Selon l’Institut international de l’aluminium, la demande mondiale en aluminium devra augmenter de 70 à 80 % pour atteindre les objectifs climatiques de l’Accord de Paris. Cette croissance est principalement portée par les secteurs de l’automobile, du bâtiment et de l’emballage.

La crise énergétique provoquée par le conflit en Ukraine a gravement touché les producteurs européens d’aluminium. Depuis l’automne 2021, plus de 50 % de la capacité annuelle de production d’aluminium primaire a été arrêtée ou réduite, ce qui illustre à quel point cette production est énergivore.

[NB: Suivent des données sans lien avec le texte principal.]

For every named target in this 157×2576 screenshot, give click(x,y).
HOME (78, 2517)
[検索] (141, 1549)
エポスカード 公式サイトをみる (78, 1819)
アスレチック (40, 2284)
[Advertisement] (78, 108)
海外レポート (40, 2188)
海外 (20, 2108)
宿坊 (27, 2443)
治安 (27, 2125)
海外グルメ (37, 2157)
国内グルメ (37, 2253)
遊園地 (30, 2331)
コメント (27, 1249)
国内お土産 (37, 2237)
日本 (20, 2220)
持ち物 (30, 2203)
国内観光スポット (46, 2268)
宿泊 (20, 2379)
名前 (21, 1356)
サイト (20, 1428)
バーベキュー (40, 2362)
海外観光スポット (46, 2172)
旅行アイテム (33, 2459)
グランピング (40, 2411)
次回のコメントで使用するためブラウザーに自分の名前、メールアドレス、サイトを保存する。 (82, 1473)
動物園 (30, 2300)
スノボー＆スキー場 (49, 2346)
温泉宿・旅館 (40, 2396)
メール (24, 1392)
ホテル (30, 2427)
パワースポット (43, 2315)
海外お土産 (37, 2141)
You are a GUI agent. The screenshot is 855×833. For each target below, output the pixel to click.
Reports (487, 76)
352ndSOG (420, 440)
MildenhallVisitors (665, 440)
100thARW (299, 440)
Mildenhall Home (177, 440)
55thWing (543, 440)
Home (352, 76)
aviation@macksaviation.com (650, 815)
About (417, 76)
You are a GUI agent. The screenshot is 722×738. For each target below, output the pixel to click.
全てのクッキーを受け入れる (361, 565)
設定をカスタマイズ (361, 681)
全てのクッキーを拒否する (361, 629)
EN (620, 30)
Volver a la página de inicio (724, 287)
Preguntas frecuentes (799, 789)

Or, recycler l’aluminium ne nécessite que 5 % de l’énergie requise pour sa production primaire. Il est donc crucial de maintenir l’aluminium déjà en circulation dans la boucle économique et d’éviter que cette ressource précieuse ne soit perdue ou exportée.
Plus de recyclage, de traçabilité et de collaboration tout au long de la chaîne de valeur
Dans ce contexte, trois éléments sont essentiels.
Premièrement, chaque année, environ un million de tonnes de déchets d’aluminium quittent l’Europe. Compte tenu de l’intensité énergétique de la production d’aluminium primaire, cela revient à exporter une énergie précieuse hors du continent. Il serait donc préférable de recycler ces déchets localement et de les transformer en nouveaux produits, afin de soutenir efficacement la transition écologique européenne.
L’aluminium est un élément clé car il est infiniment recyclable et peut être utilisé sans limite.
- Roland Scharf-Bergmann, responsable du centre d'excellence en recyclage
Deuxièmement, en tant qu’industrie, nous avons également la responsabilité de collaborer étroitement avec nos clients pour accompagner la transition vers une économie circulaire. Cela passe par une transparence accrue et une communication claire sur l’empreinte carbone de l’aluminium recyclé.
Et troisièmement, chez Hydro, nous sommes convaincus qu’il est essentiel de reconnaître que tous les aluminiums recyclés ne se valent pas.
Lorsqu’il est issu de fenêtres ou de pièces automobiles en fin de vie, l’aluminium recyclé entame une nouvelle vie. Ce type de matériau, appelé « rebut post-consommation », présente une empreinte carbone proche de zéro. En revanche, l’aluminium recyclé provenant de chutes de production — le « rebut pré-consommation » — est différent. Il résulte d’une inefficacité du processus de fabrication, n’a pas encore accompli sa vie utile et conserve donc l’empreinte carbone de sa production initiale. Ne pas en tenir compte reviendrait à ignorer une partie des émissions liées à sa fabrication.
La transparence est essentielle: il est crucial de savoir où et comment l’aluminium est produit.
Vous vous demandez peut-être pourquoi la distinction entre déchets pré-consommation et post-consommation est si importante ? Justement parce qu’elle permet d’assurer cette transparence, en rendant visible l’origine et l’impact environnemental réel de l’aluminium recyclé.

Hydro teste actuellement un projet pilote basé sur la blockchain (anglais) pour retracer le parcours de ses produits tout au long de la chaîne de valeur. Cela favorise la circularité en rendant visible l’empreinte carbone et le contenu recyclé de l’aluminium.
Une transparence sectorielle peut être assurée grâce à l’introduction de passeports produits numériques contenant des données vérifiées. L’adoption d’une méthodologie standardisée pour le calcul de l’empreinte carbone, reflétant la réalité physique, est également essentielle. Ces mesures garantiront une traçabilité fiable du contenu recyclé et une évaluation précise des émissions.
La proposition de règlement de la Commission européenne sur les produits durables, actuellement en discussion, inclut ces passeports numériques. Elle pourrait stimuler la demande de produits circulaires et bas carbone, tout en aidant les consommateurs à faire des choix éclairés. C’est une opportunité unique pour lutter contre le greenwashing et promouvoir une véritable économie circulaire.